In all, Mr. Paul has crafted 500 marionettes and hand puppets, mostly from white pine on his workbench at the Linthicum Heights home where he grew up.

He closely guards his age, saying only that he is in his 80s. When pressed to be specific, he replied, "Don't push your luck, lady."

Once, he chastised his youngest son, Larry Paul, for giving his age to a reporter. Mr. Paul said that he told his 59-year-old son, "You have a big mouth. When you tell your age, you're old, you're classified."

On a recent day he reached into one drawer, pulled out a furry, brown wolf, slipped his hand inside and fell into character.

"Good evening, grandmother," he rattled in a low, menacing, raspy voice.

He crossed the room and opened one of the marionette drawers and unzipped the Queen from her muslin bag. He carefully unwound the string from her control sticks and hung her on a rod jutting from the side of a 500-pound wood and steel marionette stage he built.

He climbed the stairs to the puppeteer's landing, bent over a steel rail and started to work the Queen's strings, slowly guiding her across the stage, her long purple robe flowing behind her.

"Mirror, mirror on the wall. Who's the fairest of them all," Mr. Paul said, mimicking a woman's high-pitched voice.

"You have to move them slowly," he said. "So that they move gracefully."
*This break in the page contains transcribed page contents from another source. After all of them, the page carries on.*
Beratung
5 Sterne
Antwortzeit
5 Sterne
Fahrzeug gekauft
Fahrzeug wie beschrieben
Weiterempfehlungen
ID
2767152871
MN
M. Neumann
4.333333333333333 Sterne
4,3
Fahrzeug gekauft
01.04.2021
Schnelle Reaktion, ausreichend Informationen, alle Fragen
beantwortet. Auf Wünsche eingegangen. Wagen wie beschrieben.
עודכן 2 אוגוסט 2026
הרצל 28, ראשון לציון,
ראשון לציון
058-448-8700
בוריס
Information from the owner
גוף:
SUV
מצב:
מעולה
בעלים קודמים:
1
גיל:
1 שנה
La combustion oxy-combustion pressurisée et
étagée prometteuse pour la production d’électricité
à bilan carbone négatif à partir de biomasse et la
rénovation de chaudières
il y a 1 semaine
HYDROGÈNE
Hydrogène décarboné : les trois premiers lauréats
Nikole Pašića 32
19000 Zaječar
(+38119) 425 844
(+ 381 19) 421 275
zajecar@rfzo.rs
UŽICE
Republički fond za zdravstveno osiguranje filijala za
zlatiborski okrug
Mr. Paul studied stage craft at the Maryland Institute, College of Art and always wanted to be in the theater. He graduated in 1930, at the beginning of the Great Depression. Theater jobs were scarce. So he started making marionettes, and later hand puppets, which are lighter. He taught the craft at his alma mater from 1933 to 1978.
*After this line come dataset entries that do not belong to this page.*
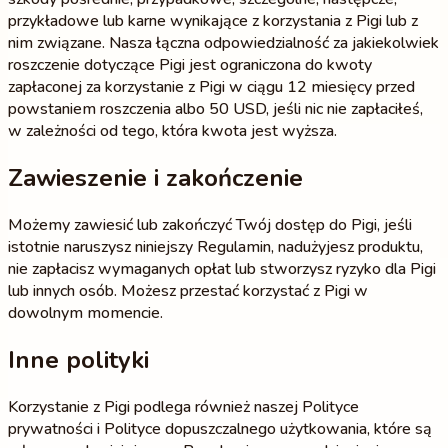
przykładowe lub karne wynikające z korzystania z Pigi lub z
nim związane. Nasza łączna odpowiedzialność za jakiekolwiek
roszczenie dotyczące Pigi jest ograniczona do kwoty
zapłaconej za korzystanie z Pigi w ciągu 12 miesięcy przed
powstaniem roszczenia albo 50 USD, jeśli nic nie zapłaciłeś,
w zależności od tego, która kwota jest wyższa.
Zawieszenie i zakończenie
Możemy zawiesić lub zakończyć Twój dostęp do Pigi, jeśli
istotnie naruszysz niniejszy Regulamin, nadużyjesz produktu,
nie zapłacisz wymaganych opłat lub stworzysz ryzyko dla Pigi
lub innych osób. Możesz przestać korzystać z Pigi w
dowolnym momencie.
Inne polityki
Korzystanie z Pigi podlega również naszej Polityce
prywatności i Polityce dopuszczalnego użytkowania, które są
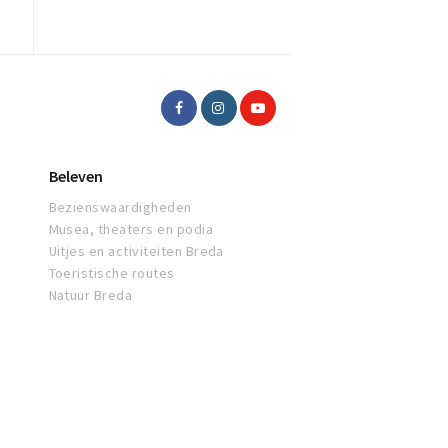
Beleven
Bezienswaardigheden
Musea, theaters en podia
Uitjes en activiteiten Breda
Toeristische routes
Natuur Breda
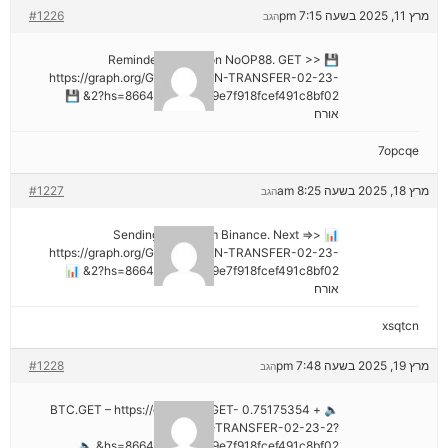
מרץ 11, 2025 בשעה 7:15 pm
#1226
הגב
💾 Reminder: Operation NoOP88. GET >>
https://graph.org/GET-BITCOIN-TRANSFER-02-23-
2?hs=8664c520642b9e7f918fcef491c8bf02& 💾
אורח
7opcqe
מרץ 18, 2025 בשעה 8:25 am
#1227
הגב
📊 Sending a gift from Binance. Next =>>
https://graph.org/GET-BITCOIN-TRANSFER-02-23-
2?hs=8664c520642b9e7f918fcef491c8bf02& 📊
אורח
xsqtcn
מרץ 19, 2025 בשעה 7:48 pm
#1228
הגב
🔈 + 0.75175354 BTC.GET – https://graph.org/GET-
BITCOIN-TRANSFER-02-23-2?
hs=8664c520642b9e7f918fcef491c8bf02& 🔈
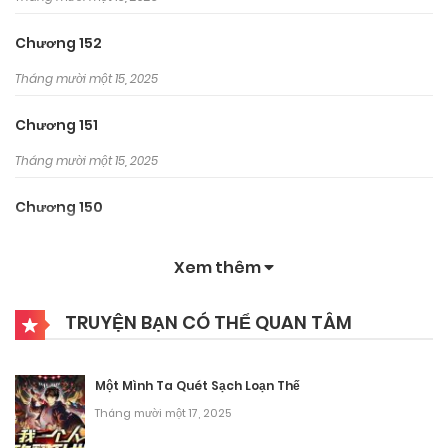
Chương 152
Tháng mười một 15, 2025
Chương 151
Tháng mười một 15, 2025
Chương 150
Tháng 10 8, 2025
Xem thêm
Chương 149
TRUYỆN BẠN CÓ THỂ QUAN TÂM
Tháng 10 8, 2025
Chương 148
Một Mình Ta Quét Sạch Loạn Thế
Tháng 10 8, 2025
Tháng mười một 17, 2025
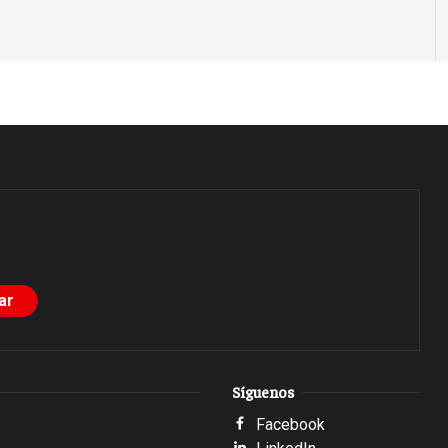
Síguenos
Facebook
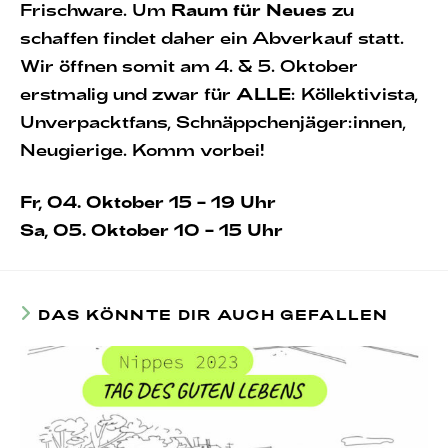
Frischware. Um
Raum für Neues
zu
schaffen findet daher ein Abverkauf statt.
Wir öffnen somit am 4. & 5. Oktober
erstmalig und zwar für
ALLE
: Köllektivista,
Unverpacktfans, Schnäppchenjäger:innen,
Neugierige. Komm vorbei!
Fr, 04. Oktober 15 – 19 Uhr
Sa, 05. Oktober 10 – 15 Uhr
DAS KÖNNTE DIR AUCH GEFALLEN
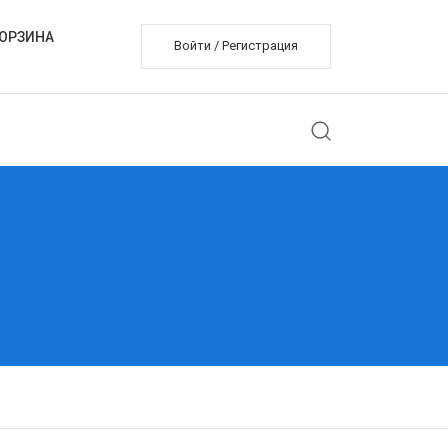
ОРЗИНА
Войти / Регистрация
Initially, he saw puppetry simply as an amusing way to entertain people. He soon realized the puppets could make money selling merchandise, ideas and services.
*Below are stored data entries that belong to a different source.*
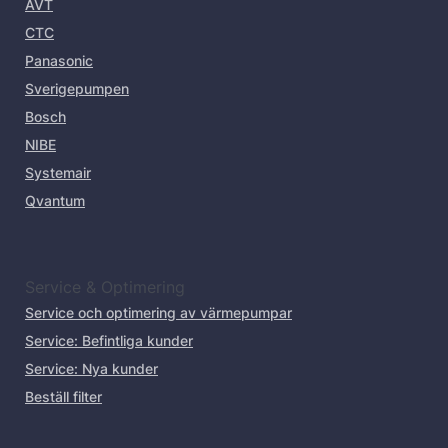
AVT
CTC
Panasonic
Sverigepumpen
Bosch
NIBE
Systemair
Qvantum
Service & Optimering
Service och optimering av värmepumpar
Service: Befintliga kunder
Service: Nya kunder
Beställ filter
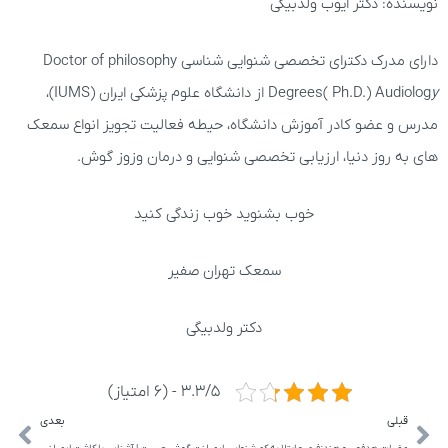
نویسنده: دکتر ایوب ولدبیگی
دارای مدرک دکترای تخصصی شنوایی شناسی Doctor of philosophy
y
Degrees( Ph.D.) Audiolog
از دانشگاه علوم پزشکی ایران (IUMS)،
مدرس و عضو کادر آموزش دانشگاه، حیطه فعالیت تجویز انواع سمعک
های به روز دنیا، ارزیابی تخصصی شنوایی و درمان وزوز گوش.
خوب بشنوید خوب زندگی کنید
سمعک تهران صفیر
دکتر ولدبیگی
3.3/5 - (6 امتیاز)
قبلی
بعدی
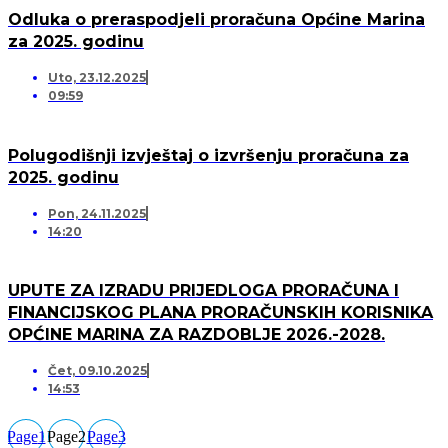
Odluka o preraspodjeli proračuna Općine Marina
za 2025. godinu
Uto, 23.12.2025
09:59
Polugodišnji izvještaj o izvršenju proračuna za
2025. godinu
Pon, 24.11.2025
14:20
UPUTE ZA IZRADU PRIJEDLOGA PRORAČUNA I
FINANCIJSKOG PLANA PRORAČUNSKIH KORISNIKA
OPĆINE MARINA ZA RAZDOBLJE 2026.-2028.
Čet, 09.10.2025
14:53
Page
1
Page
2
Page
3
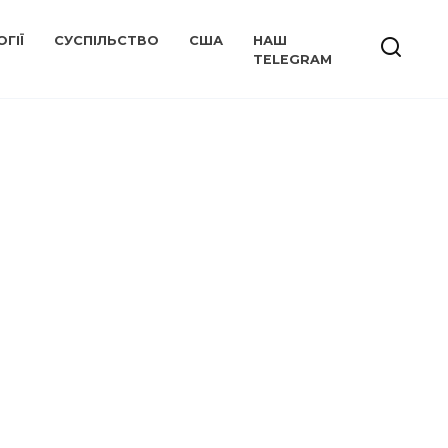
ГІЇ
СУСПІЛЬСТВО
США
НАШ
TELEGRAM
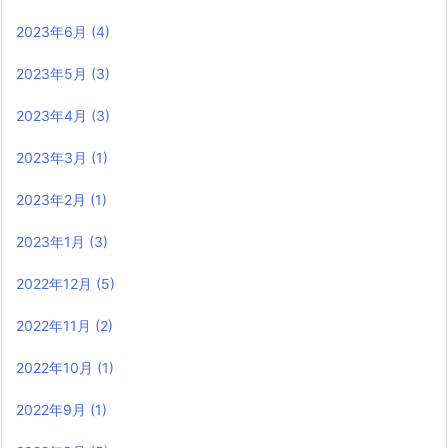
2023年6月
(4)
2023年5月
(3)
2023年4月
(3)
2023年3月
(1)
2023年2月
(1)
2023年1月
(3)
2022年12月
(5)
2022年11月
(2)
2022年10月
(1)
2022年9月
(1)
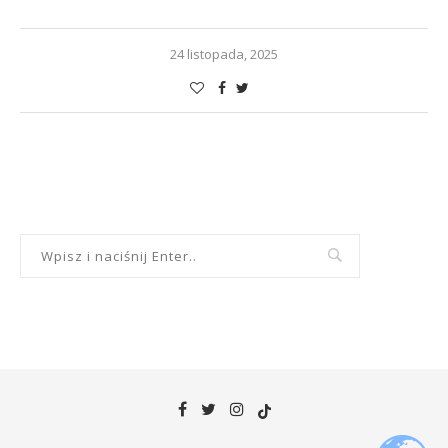
24 listopada, 2025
The Pauls did their own script writing, stage designing, costuming, painting and acting. He left the sewing to his wife.

"Me? I can't sew a button on," he said.

He made hundreds of tiny props, everything from guns to lamps. They now fill glass cases in his studio. Library shelves are stocked with books his wife read to assure the stage sets, props and costumes were historically accurate.

"We worked so much together it was hard to tell where I stopped and she started," said Mr. Paul. His wife died last year.

The Pauls retired in 1980. The work became too much for his wife. Her circulation suffered from the hours spent bent over a steel rail, holding her hands over her head to manipulate the puppet strings. Mr. Paul said he would have continued performing, but no one could replace his wife.

"I couldn't bring anyone else in," he said.

Jo Jo the clown was perhaps, the couple's most famous puppet. He emceed the "Paul's Puppet" TV show. At the end of the show, he and Mrs. Paul would come on stage to answer letters, send out birthday greetings and whet children's appetite for the next episode.

Paul's Puppets "had a fairly substantial audience," said Paul Weitzel, a film editor at WBAL in 1954 and now its film director. He said the show had good sets and took its theme from "The Nutcracker's" Dance of the Sugar Plum Fairy. There was no studio audience. Eventually, a national news show took the 6 p.m. slot that "Paul's Puppets" had occupied.

"I think they just felt it had run its course," said Mr. Weitzel.

The show moved to WMAR, where it was broadcast at 9 a.m. But it was short-lived. "The kids used to seeing it weren't at home," Mr. Paul said.

Puppetry was a way of life in the Paul home. Larry Paul said he grew up thinking everyone's parents made their living with puppets. The figures that enchanted and entertained hundreds were not toys.

"Playing with them was not accepted behavior," he said. "That was their livelihood."